When queen Sophia Charlotte died, von Wartenberg was awarded the estate of Woltersdorf. Catharina von Wartenberg reportedly had the pretensions of replacing her, caused women of the nobility to boycott the king's royal assemblies three times a week and "the Court became a perfect desert." In 1708, the king asked her for advice whether he should marry again, but she declined to answer.

Prior to marriage of the king to Sophia Louise of Mecklenburg-Schwerin in 1708, Catharina von Wartenberg bought the right to take precedence of all unmarried Princesses, and even of all married ones whose husbands were not reigning Princes, from the Duchess Antoinette Josefa of Schleswig-Holstein-Sonderburg-Beck for 10,000 Thalers (which the King paid), and wished to use this right at the procession of the christening of princess Wilhelmine in 1709: when the procession passed the chapel door, however, Madame de Lintelo, the wife of the Dutch ambassador (Christiaan Karel van Lintelo, (1669-1736)), attempted to take her place, which resulted in a physical fight in which the master of the ceremonies, Besser, tried to separate them, and von Wartenberg eventually came out as the winner. The king demanded of the Dutch Ambassador that his wife apologized to von Wartenberg and that he would withdraw his troops from Flanders otherwise.
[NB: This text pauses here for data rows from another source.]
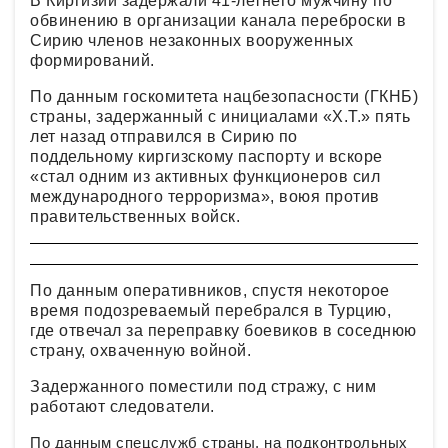
В
Киргизии
задержали
41-летнего
мужчину по
обвинению в организации канала переброски в
Сирию членов незаконных вооруженных
формирований.
По данным госкомитета
нацбезопасности
(
ГКНБ
)
страны, задержанный с инициалами «Х.Т.» пять
лет назад отправился в Сирию по
поддельному киргизскому паспорту и вскоре
«стал одним из активных функционеров сил
международного терроризма», воюя против
правительственных войск.
По данным оперативников, спустя некоторое
время подозреваемый перебрался в Турцию,
где отвечал за
переправку
боевиков в соседнюю
страну, охваченную войной.
Задержанного
поместили под стражу, с ним
работают следователи.
По данным спецслу
жб стр
аны, на подконтрольных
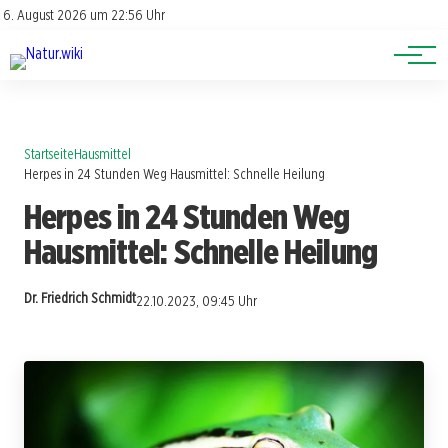
Lexikon
Account
6. August 2026 um 22:56 Uhr
Newsletter
Themen
Startseite
Hausmittel
Herpes in 24 Stunden Weg Hausmittel: Schnelle Heilung
Herpes in 24 Stunden Weg
Hausmittel: Schnelle Heilung
Dr. Friedrich Schmidt
22.10.2023, 09:45 Uhr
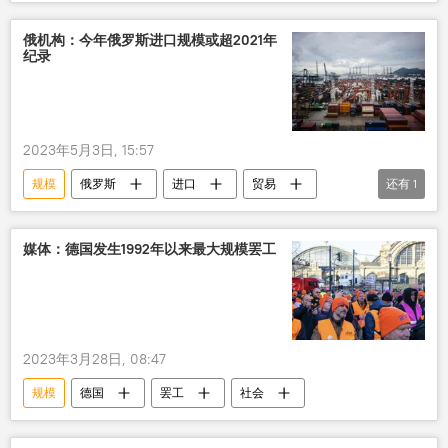
俄机构：今年俄罗斯进口规模或超2021年
纪录
2023年5月3日, 15:57
规模
俄罗斯
进口
贸易
还有
1
纪录
媒体：德国发生1992年以来最大规模罢工
2023年3月28日, 08:47
规模
德国
罢工
社会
During an absence by the king at the Jahr Markt at Leipzig in 1710, the queen summoned the ladies at court to assist her embroidering a gift for the king, among them Catharina von Wartenberg. During this, they were interrupted by the valet of Catharina von Wartenberg, bringing her coffee, which was a great offence to etiquette, and when the queen commanded von Wartenberg to leave, she commented: "I think I see myself doing so", with a laugh, which added to the etiquette offence and infuriated the queen so that she ordered von Wartenberg to be thrown out of the window; before anyone could be found to do so, von Wartenberg hastily left. The queen complained to the king, who ordered von Wartenberg to apologize, which she consented to, though she managed to avoid doing so. This incident weakened her position, as did her intimacy with the English ambassador, Lord Raby, who was known and disliked for his extreme arrogance, and because he had managed to become informed in many private affairs of the Prussian court through his association with von Wartenberg; by which he was referred to as the "favourite's favourite".

===Downfall===
Catharina von Wartenberg on several occasions caused difficulty in the relations to foreign powers because of her ambitions on precedence. On a banquet arranged by the Russian ambassador Baron Albrecht von der Lith (1659-1718), the ambassador asked the king to command her to attend, but when she was informed that she would not take precedence before the ambassador's spouse Madame de Matuoff, she refused to attend. This resulted in a formal complaint presented to the king by all the foreign ambassadors in Berlin except the English. The king demanded that von Wartenberg make a public apology to de Matuoff, and she was forced to read her apology, standing to the seated Matuoff; after which she tore up the apology, but it was nevertheless printed in a gazette by the ambassadors and publicly circulated. Shortly after, the king told her that if she kept causing diplomatic incidents, "he would find means to put a stop to it."

After this incident, von Wartenberg advised her spouse to leave the court, but he did not take her advice. The crown prince and his favorite Grumbkow, the foreign minister Ilgen and the two courtiers Kamecke the Elder and Younger, took the incident as a pretense to accuse von Wartenberg for being an English agent through her association with Raby and investing in English securities; after undermining her influence, they proceeded to implicate her spouse, who lost his position in January 1711.

===Later life===
Catharina von Wartenberg followed her spouse to in exile to Frankfurt, bringing with her jewels valued at 500,000 Thalers. Her spouse was soon offered to return to service, on condition that he leave her behind, but he replied that he could not agree to that term. She became a widow in 1712, and remarried the French noble Marschall d’Huvelles, with whom she settled in Paris. The final years of her life, she lived in The Hague.